Cost of Solar Energy Revolution: Four Pints of Beer
Nevada is the latest among several states to consider a feed-in-tariff as a way to boost renewable energy, specifically small- to mid-scale solar power. States are having various levels of success with the feed-in-tariff model, and many of those plans were crafted based on the success and failures of Germany’s feed-in-tariff program.
I learned about Germany’s program in December while in Berlin attending a week-long energy study with the American Council on Germany. There I met journalist Erik Kirschbaum who, in 2007, had just written about Germany’s emergence as the world’s largest producer of photovoltaic electricity. He decided to install a few solar panels on his own roof in Berlin.
“I wanted to create green energy, and it seemed to make economic sense,” said Kirschbaum.
Despite living under a thick blanket of clouds most of the year, Germany spawned a boom in solar energy development.

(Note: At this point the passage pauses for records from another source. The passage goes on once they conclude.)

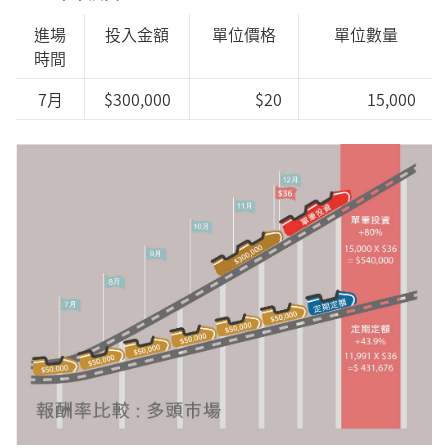
進場
投入金額
單位價格
單位數量
時間
7月
$300,000
$20
15,000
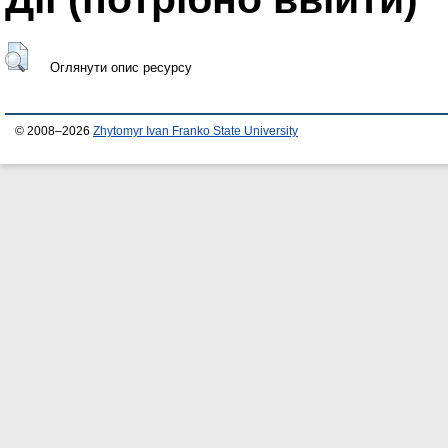
Оглянути опис ресурсу
© 2008–2026
Zhytomyr Ivan Franko State University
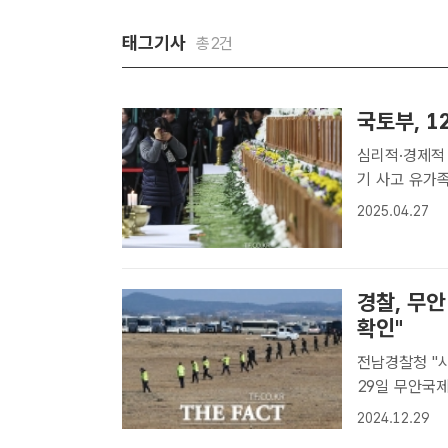
태그기사
총2건
국토부, 1
심리적·경제적 상황 파
기 사고 유가족
| 공미나 기자
2025.04.27
가족의 지원을
경찰, 무
확인"
전남경찰청 "사고 수
29일 무안국
관)을 본부장으
2024.12.29
오전 전남 무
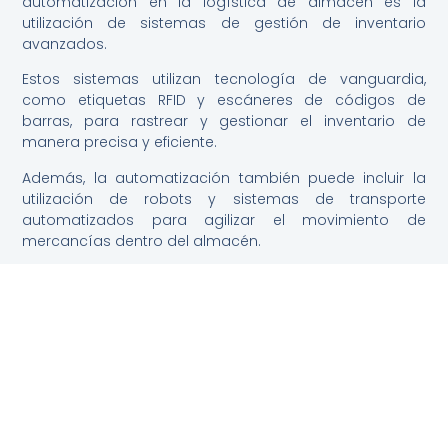
automatización en la logística de almacén es la
utilización de sistemas de gestión de inventario
avanzados.
Estos sistemas utilizan tecnología de vanguardia,
como etiquetas RFID y escáneres de códigos de
barras, para rastrear y gestionar el inventario de
manera precisa y eficiente.
Además, la automatización también puede incluir la
utilización de robots y sistemas de transporte
automatizados para agilizar el movimiento de
mercancías dentro del almacén.
Estas tecnologías pueden ayudar a reducir los errores
humanos y acelerar los procesos de almacenamiento
y recuperación de productos.
Un almacenaje
adecuado de
mercancías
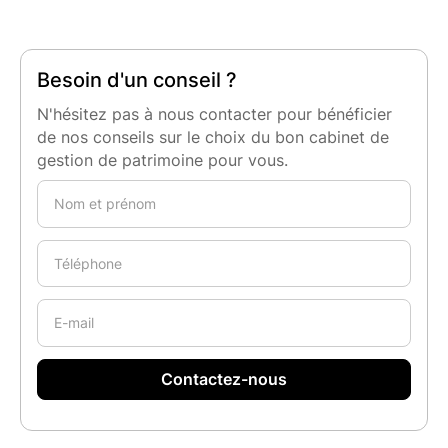
Besoin d'un conseil ?
N'hésitez pas à nous contacter pour bénéficier
de nos conseils sur le choix du bon cabinet de
gestion de patrimoine pour vous.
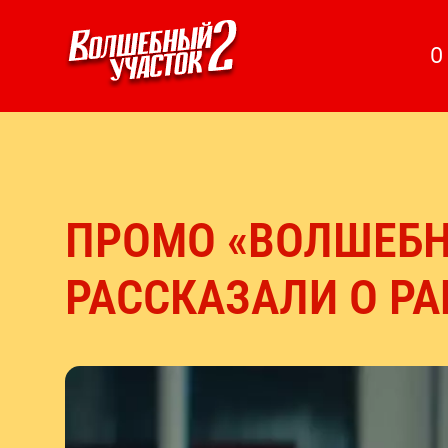
О
ПРОМО «ВОЛШЕБНО
РАССКАЗАЛИ О Р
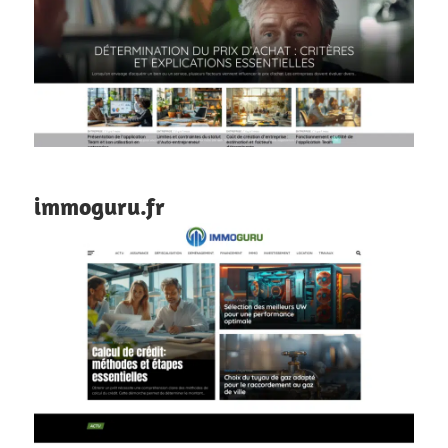
immoguru.fr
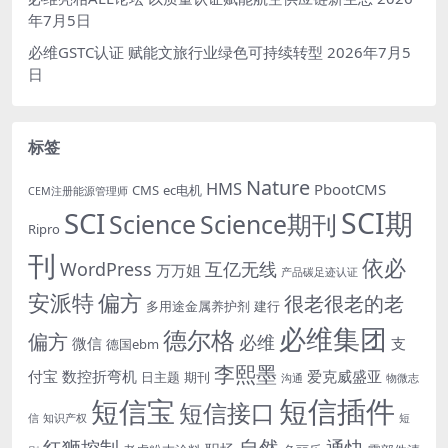
年7月5日
必维GSTC认证 赋能文旅行业绿色可持续转型
2026年7月5
日
标签
Nature
HMS
PbootCMS
CMS
ec电机
CEM注册能源管理师
SCI期
SCI
Science
Science期刊
Ripro
刊
依必
WordPress
互亿无线
万万姐
产品碳足迹认证
安派特
偏方
很老很老的老
多用途金属养护剂
建行
必维集团
德尔格
偏方
必维
微信
支
德国ebm
李熙墨
付宝
数控折弯机
爱克威盛亚
日主题
期刊
沟通
物微志
短信插件
短信宝
短信接口
信
知识产权
短
自然
红狮控制
通快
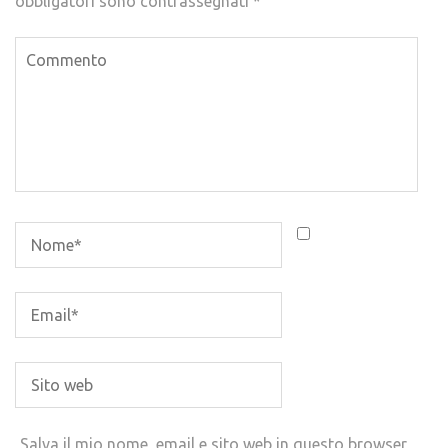
obbligatori sono contrassegnati
*
Salva il mio nome, email e sito web in questo browser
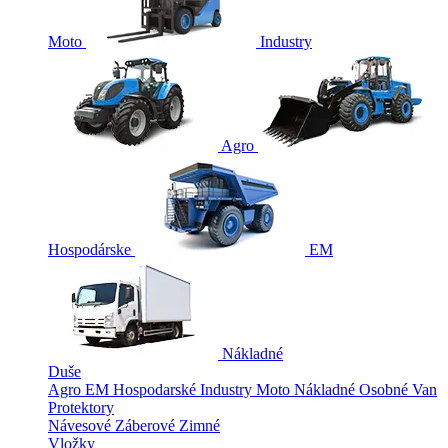
Moto
Industry
Agro
Hospodárske
EM
Nákladné
Duše
Agro
EM
Hospodarské
Industry
Moto
Nákladné
Osobné
Van
Protektory
Návesové
Záberové
Zimné
Vložky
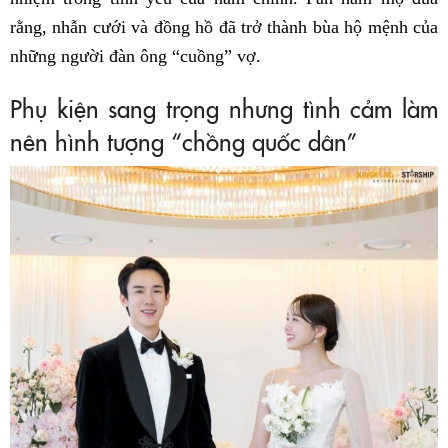
rằng, nhẫn cưới và đồng hồ đã trở thành bùa hộ mệnh của
những người đàn ông “cuồng” vợ.
Phụ kiện sang trọng nhưng tình cảm làm
nên hình tượng “chồng quốc dân”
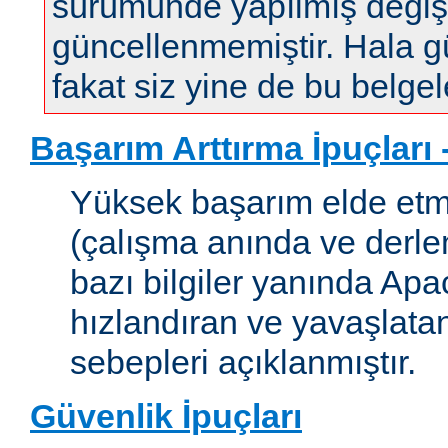
sürümünde yapılmış değişi
güncellenmemiştir. Hala gün
fakat siz yine de bu belgele
Başarım Arttırma İpuçları
Yüksek başarım elde etm
(çalışma anında ve derleme
bazı bilgiler yanında Apac
hızlandıran ve yavaşlata
sebepleri açıklanmıştır.
Güvenlik İpuçları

It was financed through a feed-in-tariff, or a fee paid by all electric consumers. Some in Germany equate the annual cost of the FIT for the average German household to the price of about four pints of beer at a German pub.
A portion of the money generated from the FIT is used to supplement investment in renewable energy. One way that’s accomplished is using tariff monies to buy renewable energy generated from anyone who can plug it into the electrical grid.

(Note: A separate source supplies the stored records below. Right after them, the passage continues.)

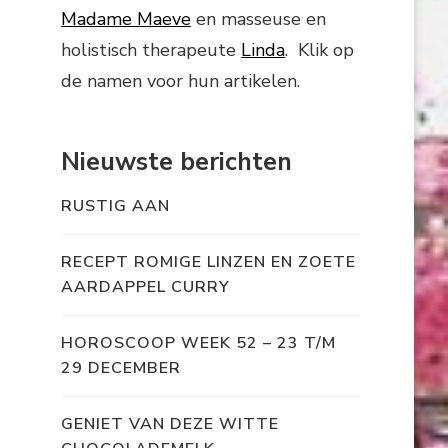
Madame Maeve
en masseuse en
holistisch therapeute
Linda
. Klik op
de namen voor hun artikelen.
Nieuwste berichten
RUSTIG AAN
RECEPT ROMIGE LINZEN EN ZOETE
AARDAPPEL CURRY
HOROSCOOP WEEK 52 – 23 T/M
29 DECEMBER
GENIET VAN DEZE WITTE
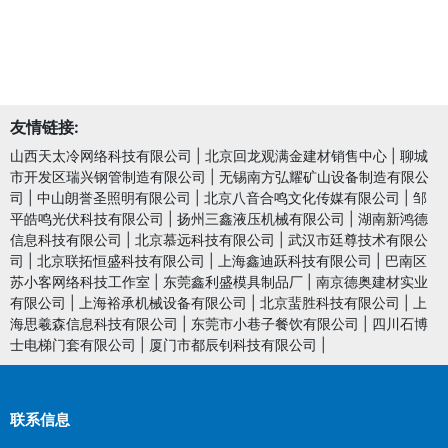
友情链接:
山西天太冷网络科技有限公司
|
北京回龙观满金建材销售中心
|
聊城
市开发区瑞兴钢管制造有限公司
|
无锡南方弘耀矿山设备制造有限公
司
|
中山朗誉圣照明有限公司
|
北京八音合鸣文化传媒有限公司
|
邹
平皓鸣光伏科技有限公司
|
扬州三鑫液压机械有限公司
|
湖南新鸿德
信息科技有限公司
|
北京慕远科技有限公司
|
武汉市廷尊技术有限公
司
|
北京联拓恒盛科技有限公司
|
上海鑫迪跃科技有限公司
|
巴南区
苏小客网络科技工作室
|
东莞鑫利盛模具制品厂
|
南京德奥建材实业
有限公司
|
上海裕承机械设备有限公司
|
北京蜚胜科技有限公司
|
上
海思羲森信息科技有限公司
|
东莞市小巷子餐饮有限公司
|
四川石博
士电梯门套有限公司
|
厦门市都辰钊科技有限公司
|
联系信息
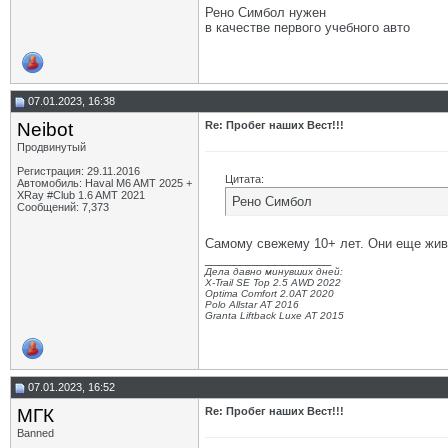
Рено Симбол нужен
в качестве первого учебного авто
07.01.2023, 16:38
Neibot
Re: Пробег наших Вест!!!
Продвинутый
Регистрация: 29.11.2016
Цитата:
Автомобиль: Haval M6 AMT 2025 +
XRay #Club 1.6 AMT 2021
Рено Симбол
Сообщений: 7,373
Самому свежему 10+ лет. Они еще жив
__________________
Дела давно минувших дней:
X-Trail SE Top 2.5 AWD 2022
Optima Comfort 2.0AT 2020
Polo Allstar AT 2016
Granta Liftback Luxe AT 2015
07.01.2023, 16:52
МГК
Re: Пробег наших Вест!!!
Banned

Kirschbaum installed a 5,000 kilowatt hours per year solar power system on his roof and carport, borrowing money for about half the cost — 30,000 euro, or about $39,900 American dollars. His utility company is required to pay him 65 cents (American) per kilowatt hour for the solar power for a fixed 20-year period.

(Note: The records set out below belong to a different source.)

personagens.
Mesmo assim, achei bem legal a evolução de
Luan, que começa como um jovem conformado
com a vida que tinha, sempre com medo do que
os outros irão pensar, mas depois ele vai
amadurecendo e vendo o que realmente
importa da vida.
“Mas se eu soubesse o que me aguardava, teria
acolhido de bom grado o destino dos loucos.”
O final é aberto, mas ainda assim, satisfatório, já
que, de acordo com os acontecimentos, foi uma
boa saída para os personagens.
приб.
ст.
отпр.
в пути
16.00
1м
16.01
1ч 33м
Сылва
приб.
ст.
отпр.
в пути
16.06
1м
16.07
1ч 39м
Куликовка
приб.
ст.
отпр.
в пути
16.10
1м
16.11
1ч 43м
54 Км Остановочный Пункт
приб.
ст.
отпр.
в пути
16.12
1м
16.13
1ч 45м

He was paying about 24 cents per kilowatt hour, purchasing about 4,500 kilowatt hours per year. Kirschbaum was pumping more electricity into the grid than he was taking out, plus he was making more than enough to pay off his solar power loan.
“I was thinking; What’s to stop somebody from borrowing the whole thing and covering a whole roof?” said Kirschbaum.
In 2008, Kirschbaum went back to his bank and borrowed $53,000, striking a deal with a local kindergarten to install a 9,000 kilowatts per year capacity solar system on the school’s roof. By then, the solar subsidy had been re-adjusted, paying him 61 cents per kilowatt hour instead of 65 cents. But that didn’t matter, said Kirschbaum, because there was a rush on solar power which drove down the cost of solar panels.
Kirschbaum kept going. He borrowed another $106,400 for an even larger solar power system on another school. Then he and a friend from London partnered to build an even larger solar system at a German farm, borrowing $665,000.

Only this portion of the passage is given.